Detailed model architecture of CubifAE-3D. The RGB-to-depth auto-encoder (top branch) is first trained in a supervised way with a combination of MSE and Edge-Aware Smoothing Loss. Once trained, the decoder is detached, encoder weights are frozen, and the encoder output is fed to the 3DOD model (middle branch), which is trained to regress the parameters of object poses. A 2D bounding-box is obtained for each object by projecting its detected 3D bounding-box onto the camera image plane, cropped, and resized to 64x64 and fed to the classifier model (bottom branch) along with the normalized whl vector for class prediction. The dimensions indicated correspond to the output tensor for each block.
We prepare training labels for the 3DOD network in a way that allows each part of the network to only be responsible for detecting objects within a certain physical space relative to the ego-vehicle camera. We cubify the 3D region-of-interest (ROI) of the ego-camera into a 3-dimensional grid. This 3D grid is of size 4xM, where the camera image plane is divided into 4 regions along the (x,y) dimensions of the camera coordinate frame, with z axis further quantified into M cuboids for each of these 4 regions.
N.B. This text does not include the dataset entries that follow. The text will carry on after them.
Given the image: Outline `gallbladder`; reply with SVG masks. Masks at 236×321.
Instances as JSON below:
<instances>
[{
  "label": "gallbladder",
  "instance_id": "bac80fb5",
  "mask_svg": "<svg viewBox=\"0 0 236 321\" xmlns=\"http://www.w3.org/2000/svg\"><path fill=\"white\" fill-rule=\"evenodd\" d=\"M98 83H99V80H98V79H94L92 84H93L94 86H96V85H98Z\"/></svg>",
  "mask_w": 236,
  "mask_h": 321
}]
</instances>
Each cuboid in this 4xM grid is responsible for predicting up to N objects in increasing order of z (depth) from the center of the ego-camera.
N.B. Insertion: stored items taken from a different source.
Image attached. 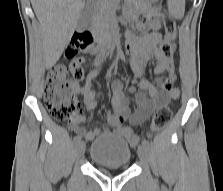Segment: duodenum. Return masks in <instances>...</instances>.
Listing matches in <instances>:
<instances>
[{"label":"duodenum","mask_w":223,"mask_h":191,"mask_svg":"<svg viewBox=\"0 0 223 191\" xmlns=\"http://www.w3.org/2000/svg\"><path fill=\"white\" fill-rule=\"evenodd\" d=\"M116 38H111V39H104L101 42V54H108L111 50L112 47L116 45Z\"/></svg>","instance_id":"duodenum-1"}]
</instances>
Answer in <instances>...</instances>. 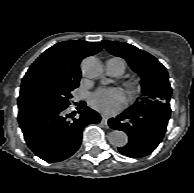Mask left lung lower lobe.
Returning <instances> with one entry per match:
<instances>
[{
	"mask_svg": "<svg viewBox=\"0 0 194 193\" xmlns=\"http://www.w3.org/2000/svg\"><path fill=\"white\" fill-rule=\"evenodd\" d=\"M171 109L169 103L127 109L108 121L109 126L128 135V143L118 150L129 157H144L156 149L166 132Z\"/></svg>",
	"mask_w": 194,
	"mask_h": 193,
	"instance_id": "0a47b994",
	"label": "left lung lower lobe"
}]
</instances>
Cubification of the camera space: The perception region of interest is divided into a 4x4xM grid (4x4 in the x and y directions aligned with the camera image plane, where each grid has stacked on it, M cuboids in the z-direction). Each cuboid is responsible for predicting up to N object poses. The object coordinates and dimensions are then normalized between 0 and 1 in accordance with a prior that is computed from data statistics.
Qualitative results on the KITTI dataset. The top part of each image shows a bounding box obtained as a 2D projection of their 3D poses (red: car, yellow: truck, green: van, blue: pedestrian, cyan: tram, cyclist, and others). The bottom part shows a birds-eye view of the object poses with the ego-vehicle positioned at the center of the red circle drawn on the left; pointing towards the right of the image.